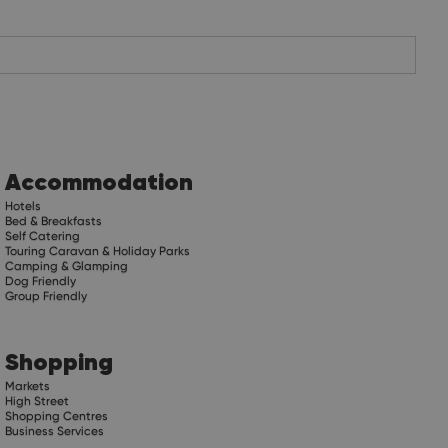
Accommodation
Hotels
Bed & Breakfasts
Self Catering
Touring Caravan & Holiday Parks
Camping & Glamping
Dog Friendly
Group Friendly
Shopping
Markets
High Street
Shopping Centres
Business Services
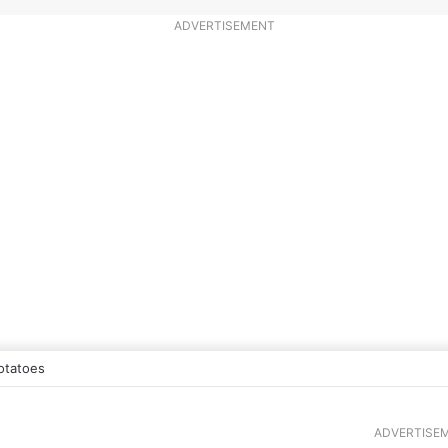
ADVERTISEMENT
otatoes
ADVERTISE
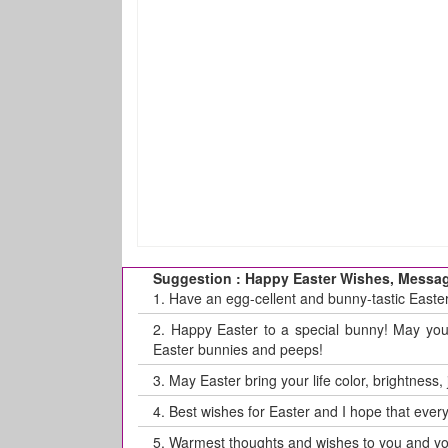
Suggestion : Happy Easter Wishes, Messag
1.
Have an egg-cellent and bunny-tastic Easter!
2.
Happy Easter to a special bunny! May your 
Easter bunnies and peeps!
3.
May Easter bring your life color, brightness,
4.
Best wishes for Easter and I hope that every
5.
Warmest thoughts and wishes to you and you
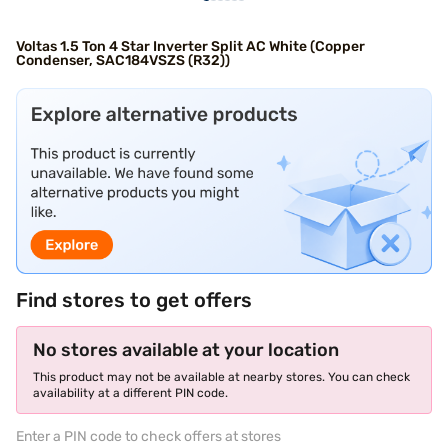
Voltas 1.5 Ton 4 Star Inverter Split AC White (Copper
Condenser, SAC184VSZS (R32))
Find stores to get offers
No stores available at your location
This product may not be available at nearby stores. You can check
availability at a different PIN code.
Enter a PIN code to check offers at stores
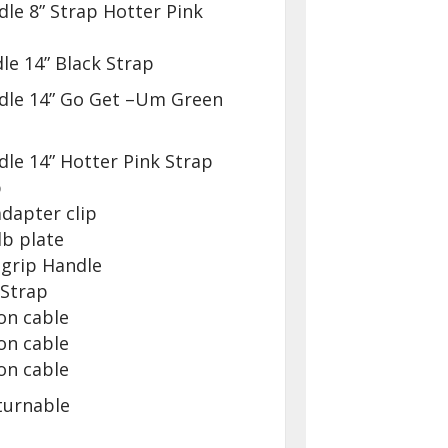
le 8” Strap Hotter Pink
le 14” Black Strap
dle 14” Go Get –Um Green
le 14” Hotter Pink Strap
p
dapter clip
lb plate
 grip Handle
 Strap
on cable
on cable
on cable
turnable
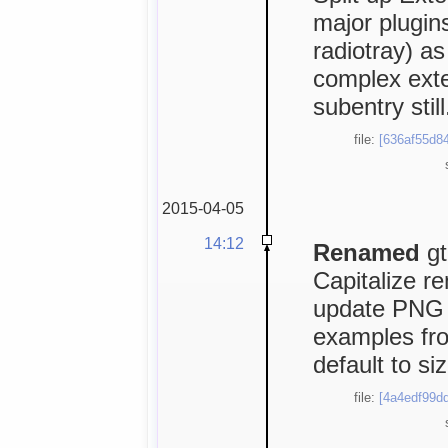
major plugin
radiotray) as
complex exte
subentry still
file:
[636af55d84
2015-04-05
14:12
Renamed
gt
Capitalize r
update PNG 
examples fro
default to si
file:
[4a4edf99dd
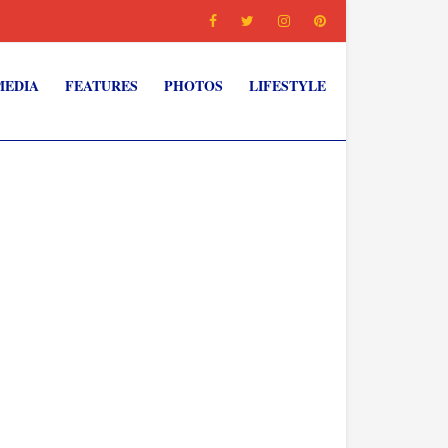
MEDIA
FEATURES
PHOTOS
LIFESTYLE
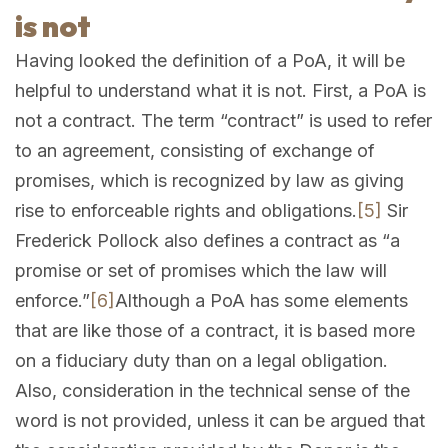
is not
Having looked the definition of a PoA, it will be
helpful to understand what it is not. First, a PoA is
not a contract. The term “contract” is used to refer
to an agreement, consisting of exchange of
promises, which is recognized by law as giving
rise to enforceable rights and obligations.
[5]
Sir
Frederick Pollock also defines a contract as “a
promise or set of promises which the law will
enforce.”
[6]
Although a PoA has some elements
that are like those of a contract, it is based more
on a fiduciary duty than on a legal obligation.
Also, consideration in the technical sense of the
word is not provided, unless it can be argued that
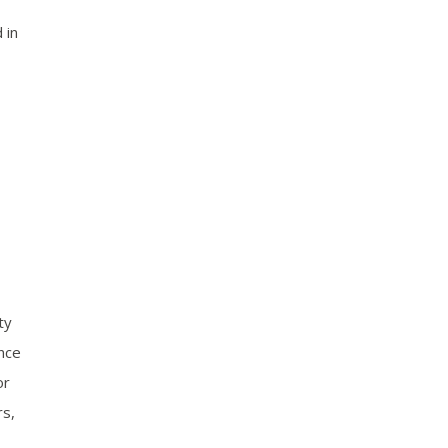
 in
ty
ence
or
rs,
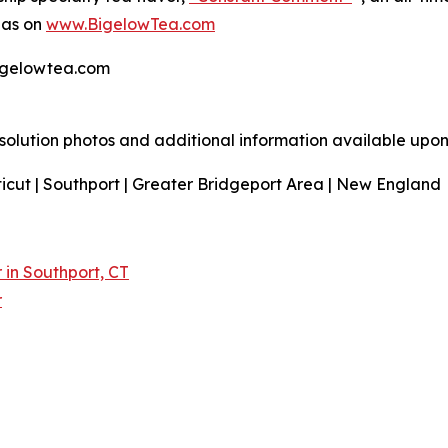
 as on
www.BigelowTea.com
bigelowtea.com
resolution photos and additional information available upon
icut | Southport | Greater Bridgeport Area | New England
in Southport, CT
r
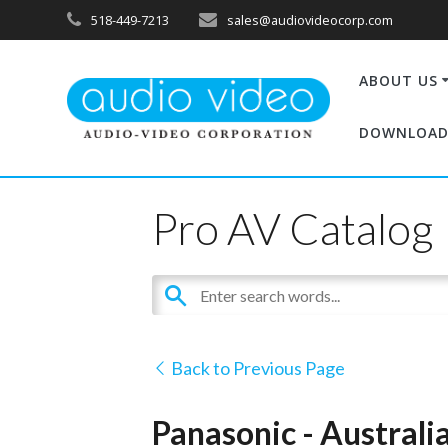
518-449-7213
sales@audiovideocorp.com
ABOUT US
DOWNLOAD
Pro AV Catalog
Back to Previous Page
Panasonic - Austral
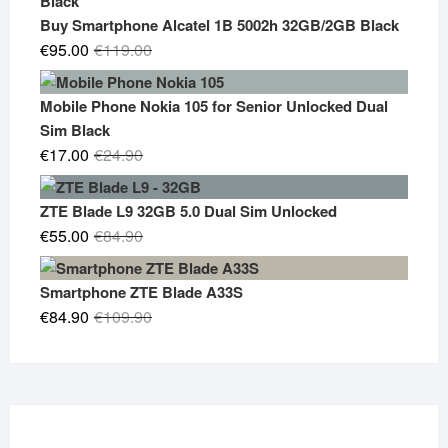
€19.90.
€14.90.
Buy Smartphone Alcatel 1B 5002h 32GB/2GB Black
Original
Current
€
95.00
€
119.00
price
price
was:
is:
Mobile Phone Nokia 105 for Senior Unlocked Dual
€119.00.
€95.00.
Sim Black
Original
Current
€
17.00
€
24.90
price
price
was:
is:
ZTE Blade L9 32GB 5.0 Dual Sim Unlocked
€24.90.
€17.00.
Original
Current
€
55.00
€
84.90
price
price
was:
is:
Smartphone ZTE Blade A33S
€84.90.
€55.00.
Original
Current
€
84.90
€
109.90
price
price
was:
is:
€109.90.
€84.90.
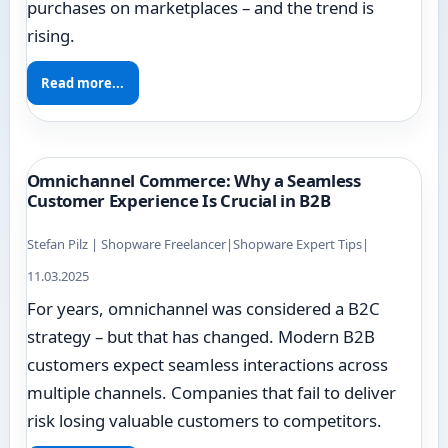
purchases on marketplaces – and the trend is
rising.
Read more...
Omnichannel Commerce: Why a Seamless
Customer Experience Is Crucial in B2B
Stefan Pilz | Shopware Freelancer
|
Shopware Expert Tips
|
11.03.2025
For years, omnichannel was considered a B2C
strategy – but that has changed. Modern B2B
customers expect seamless interactions across
multiple channels. Companies that fail to deliver
risk losing valuable customers to competitors.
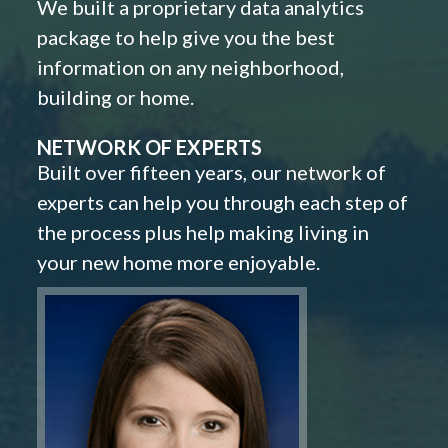
We built a proprietary data analytics
package to help give you the best
information on any neighborhood,
building or home.
NETWORK OF EXPERTS
Built over fifteen years, our network of
experts can help you through each step of
the process plus help making living in
your new home more enjoyable.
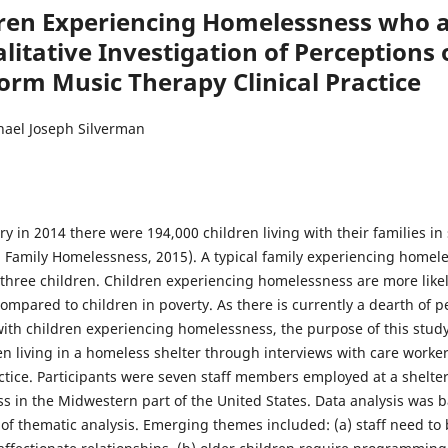
ren Experiencing Homelessness who ar
litative Investigation of Perceptions 
orm Music Therapy Clinical Practice
hael Joseph Silverman
ry in 2014 there were 194,000 children living with their families in
n Family Homelessness, 2015). A typical family experiencing homele
 three children. Children experiencing homelessness are more likely
mpared to children in poverty. As there is currently a dearth of p
with children experiencing homelessness, the purpose of this study
n living in a homeless shelter through interviews with care worker
actice. Participants were seven staff members employed at a shelt
s in the Midwestern part of the United States. Data analysis was
 of thematic analysis. Emerging themes included: (a) staff need to 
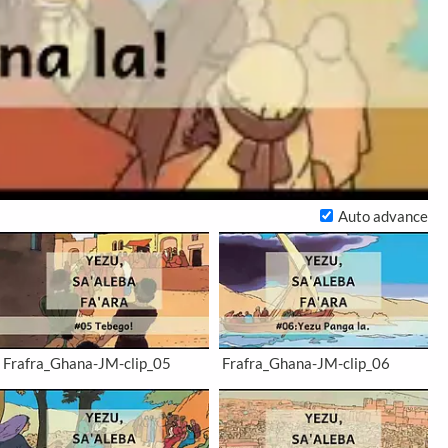
Auto advance
Frafra_Ghana-JM-clip_05
Frafra_Ghana-JM-clip_06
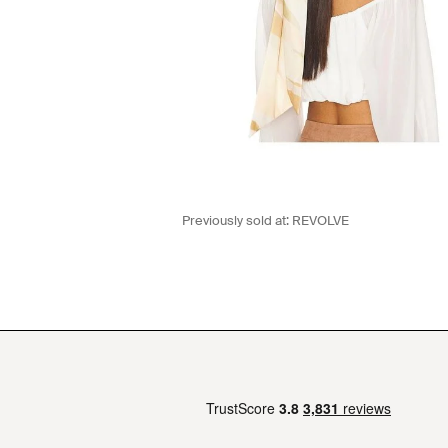
Previously sold at:
REVOLVE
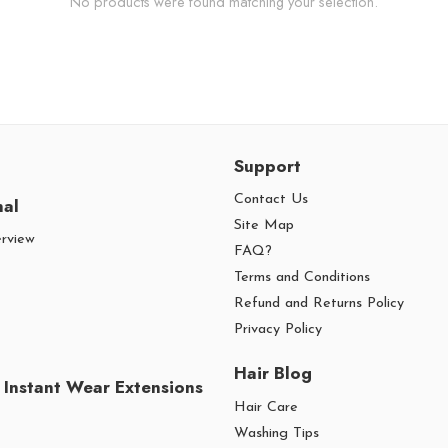
No products were found matching your selection.
Support
Contact Us
nal
Site Map
erview
FAQ?
Terms and Conditions
Refund and Returns Policy
Privacy Policy
Hair Blog
 Instant Wear Extensions
Hair Care
Washing Tips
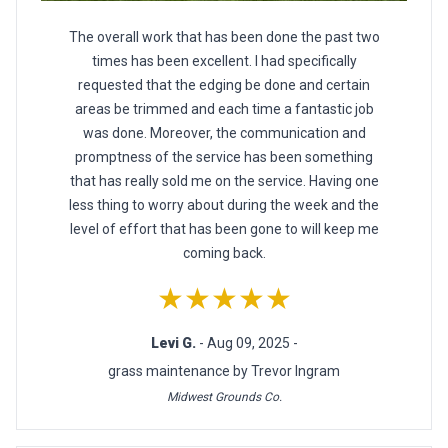
The overall work that has been done the past two
times has been excellent. I had specifically
requested that the edging be done and certain
areas be trimmed and each time a fantastic job
was done. Moreover, the communication and
promptness of the service has been something
that has really sold me on the service. Having one
less thing to worry about during the week and the
level of effort that has been gone to will keep me
coming back.
★★★★★
Levi G.
- Aug 09, 2025 -
grass maintenance by Trevor Ingram
Midwest Grounds Co.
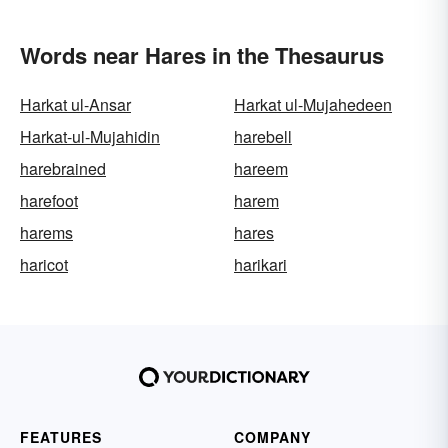
Words near Hares in the Thesaurus
Harkat ul-Ansar
Harkat ul-Mujahedeen
Harkat-ul-Mujahidin
harebell
harebrained
hareem
harefoot
harem
harems
hares
haricot
harikari
FEATURES
COMPANY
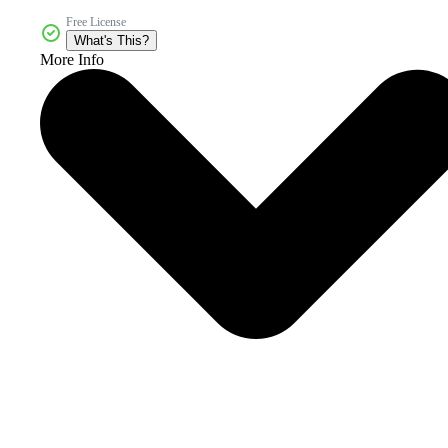
Free License
What's This?
More Info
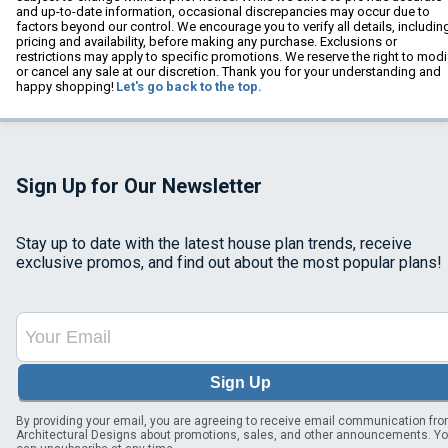
and up-to-date information, occasional discrepancies may occur due to
factors beyond our control. We encourage you to verify all details, includin
pricing and availability, before making any purchase. Exclusions or
restrictions may apply to specific promotions. We reserve the right to modi
or cancel any sale at our discretion. Thank you for your understanding and
happy shopping!
Let's go back to the top.
Sign Up for Our Newsletter
Stay up to date with the latest house plan trends, receive
exclusive promos, and find out about the most popular plans!
Sign Up
By providing your email, you are agreeing to receive email communication fr
Architectural Designs about promotions, sales, and other announcements. Y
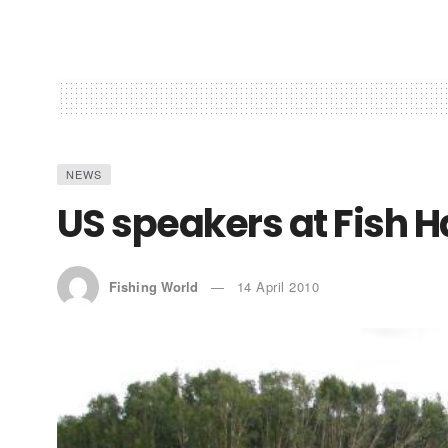
NEWS
US speakers at Fish 
Fishing World
14 April 2010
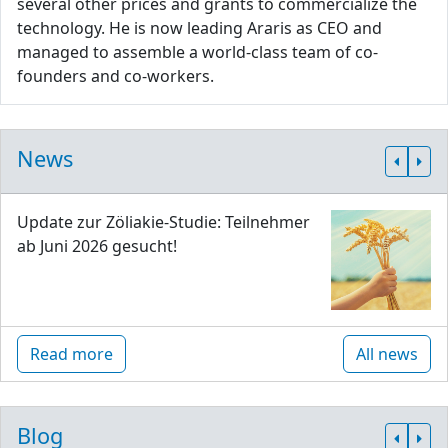
several other prices and grants to commercialize the
technology. He is now leading Araris as CEO and
managed to assemble a world-class team of co-
founders and co-workers.
News
Update zur Zöliakie-Studie: Teilnehmer
ab Juni 2026 gesucht!
Read more
All news
Blog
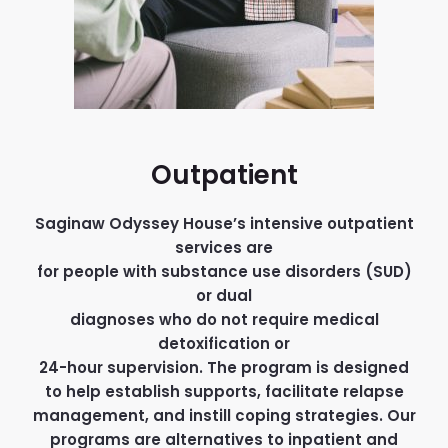
Outpatient
Saginaw Odyssey House’s intensive outpatient
services are
for people with substance use disorders (SUD)
or dual
diagnoses who do not require medical
detoxification or
24-hour supervision. The program is designed
to help establish supports, facilitate relapse
management, and instill coping strategies. Our
programs are alternatives to inpatient and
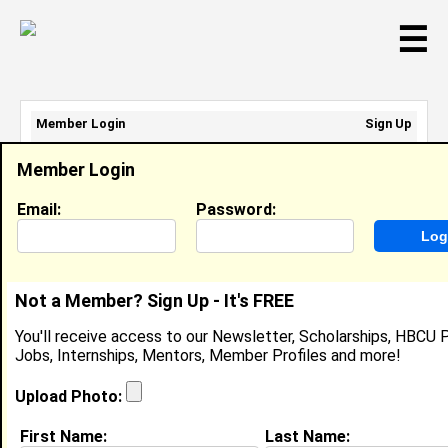
☰
Member Login
Sign Up
Email Address:
Member Login
Password:
Email:
Password:
Sign Up
|
Retrieve Password
Not a Member? Sign Up - It's FREE
Brian Carter
You'll receive access to our Newsletter, Scholarships, HBCU P
Location:
Ashburn
,
VA
United States
Jobs, Internships, Mentors, Member Profiles and more!
Joined:
Feb 25th, 2008
Upload Photo:
About (
request update
)
First Name:
Last Name:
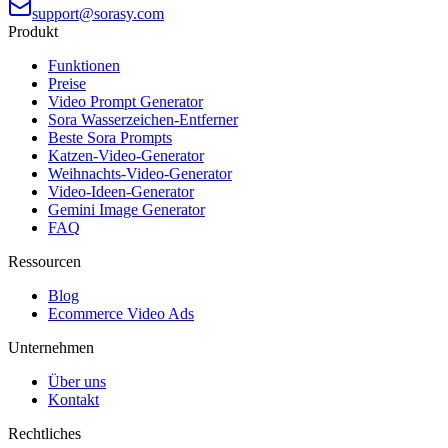
support@sorasy.com
Produkt
Funktionen
Preise
Video Prompt Generator
Sora Wasserzeichen-Entferner
Beste Sora Prompts
Katzen-Video-Generator
Weihnachts-Video-Generator
Video-Ideen-Generator
Gemini Image Generator
FAQ
Ressourcen
Blog
Ecommerce Video Ads
Unternehmen
Über uns
Kontakt
Rechtliches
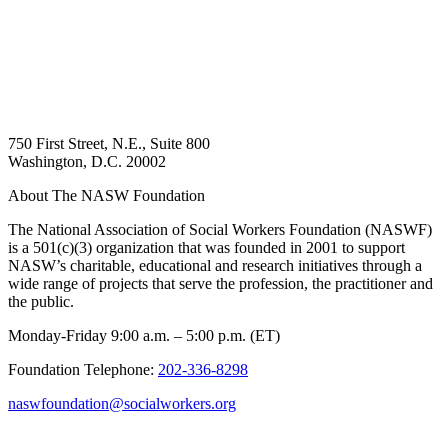
750 First Street, N.E., Suite 800
Washington, D.C. 20002
About The NASW Foundation
The National Association of Social Workers Foundation (NASWF)
is a 501(c)(3) organization that was founded in 2001 to support
NASW’s charitable, educational and research initiatives through a
wide range of projects that serve the profession, the practitioner and
the public.
Monday-Friday 9:00 a.m. – 5:00 p.m. (ET)
Foundation Telephone:
202-336-8298
naswfoundation@socialworkers.org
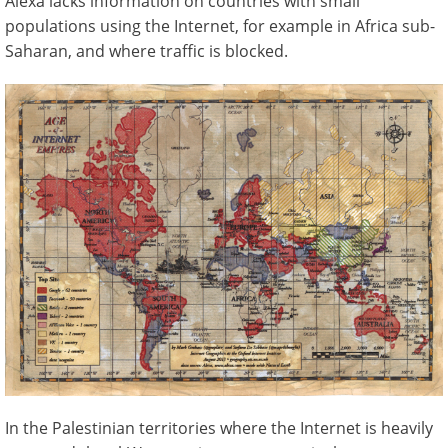
Alexa lacks information on countries with small
populations using the Internet, for example in Africa sub-
Saharan, and where traffic is blocked.
In the Palestinian territories where the Internet is heavily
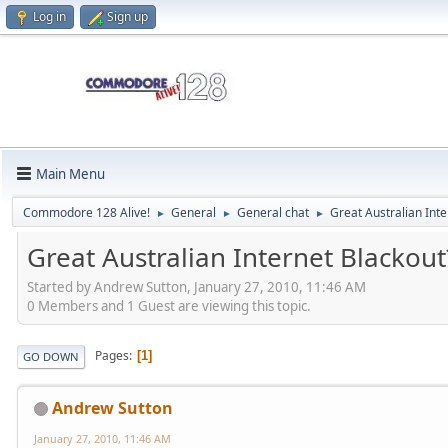
Log in
Sign up
Main Menu
Commodore 128 Alive!
General
General chat
Great Australian Inte
►
►
►
Great Australian Internet Blackout
Started by Andrew Sutton, January 27, 2010, 11:46 AM
0 Members and 1 Guest are viewing this topic.
Pages
1
GO DOWN
Andrew Sutton
January 27, 2010, 11:46 AM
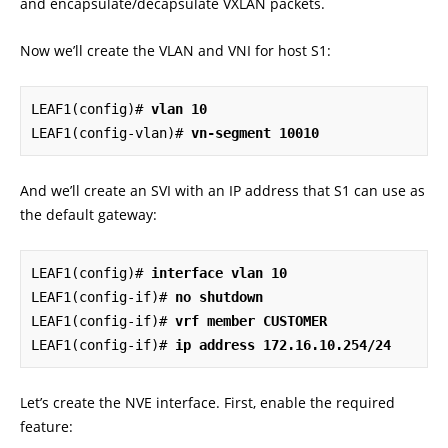
and encapsulate/decapsulate VXLAN packets.
Now we’ll create the VLAN and VNI for host S1:
LEAF1(config)# 
vlan 10
LEAF1(config-vlan)# 
vn-segment 10010
And we’ll create an SVI with an IP address that S1 can use as
the default gateway:
LEAF1(config)# 
interface vlan 10
LEAF1(config-if)# 
no shutdown
LEAF1(config-if)# 
vrf member CUSTOMER
LEAF1(config-if)# 
ip address 172.16.10.254/24
Let’s create the NVE interface. First, enable the required
feature:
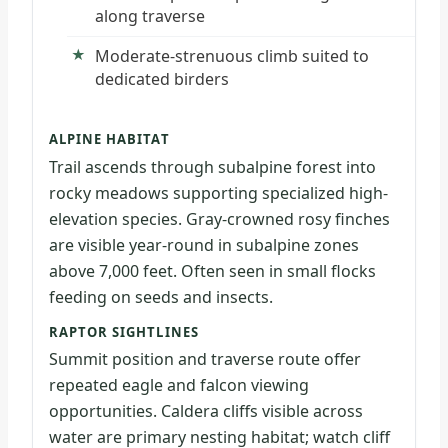
along traverse
Moderate-strenuous climb suited to
dedicated birders
ALPINE HABITAT
Trail ascends through subalpine forest into
rocky meadows supporting specialized high-
elevation species. Gray-crowned rosy finches
are visible year-round in subalpine zones
above 7,000 feet. Often seen in small flocks
feeding on seeds and insects.
RAPTOR SIGHTLINES
Summit position and traverse route offer
repeated eagle and falcon viewing
opportunities. Caldera cliffs visible across
water are primary nesting habitat; watch cliff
◇ ◇ ◇ ◇
[INSTRUCTIONS FOR THE TASK]
Now transcribe the lines above exactly, starting at the line containing "Let's go back to the top." and ending at the line containing "Rechtliches", both lines included, pictures excluded.

[EXERCISE ANSWER]
Let's go back to the top.
Sign Up for Our Newsletter
Stay up to date with the latest house plan trends, receive
exclusive promos, and find out about the most popular plans!
Sign Up
By providing your email, you are agreeing to receive email communication fr
Architectural Designs about promotions, sales, and other announcements. Y
NEWS
US speakers at Fish 
Fishing World
14 April 2010
several other prices and grants to commercialize the
technology. He is now leading Araris as CEO and
managed to assemble a world-class team of co-
founders and co-workers.
News
Update zur Zöliakie-Studie: Teilnehmer
ab Juni 2026 gesucht!
Read more
All news
Blog
Outpatient
Saginaw Odyssey House’s intensive outpatient
services are
for people with substance use disorders (SUD)
or dual
diagnoses who do not require medical
detoxification or
24-hour supervision. The program is designed
to help establish supports, facilitate relapse
management, and instill coping strategies. Our
programs are alternatives to inpatient and
☰
Member Login
Sign Up
Email Address:
Member Login
Password:
Email:
Password:
Sign Up
|
Retrieve Password
Not a Member? Sign Up - It's FREE
Brian Carter
You'll receive access to our Newsletter, Scholarships, HBCU P
Location:
Ashburn
,
VA
United States
Jobs, Internships, Mentors, Member Profiles and more!
Joined:
Feb 25th, 2008
Upload Photo:
About (
request update
)
First Name:
Last Name:
support@sorasy.com
Produkt
Funktionen
Preise
Video Prompt Generator
Sora Wasserzeichen-Entferner
Beste Sora Prompts
Katzen-Video-Generator
Weihnachts-Video-Generator
Video-Ideen-Generator
Gemini Image Generator
FAQ
Ressourcen
Blog
Ecommerce Video Ads
Unternehmen
Über uns
Kontakt
Rechtliches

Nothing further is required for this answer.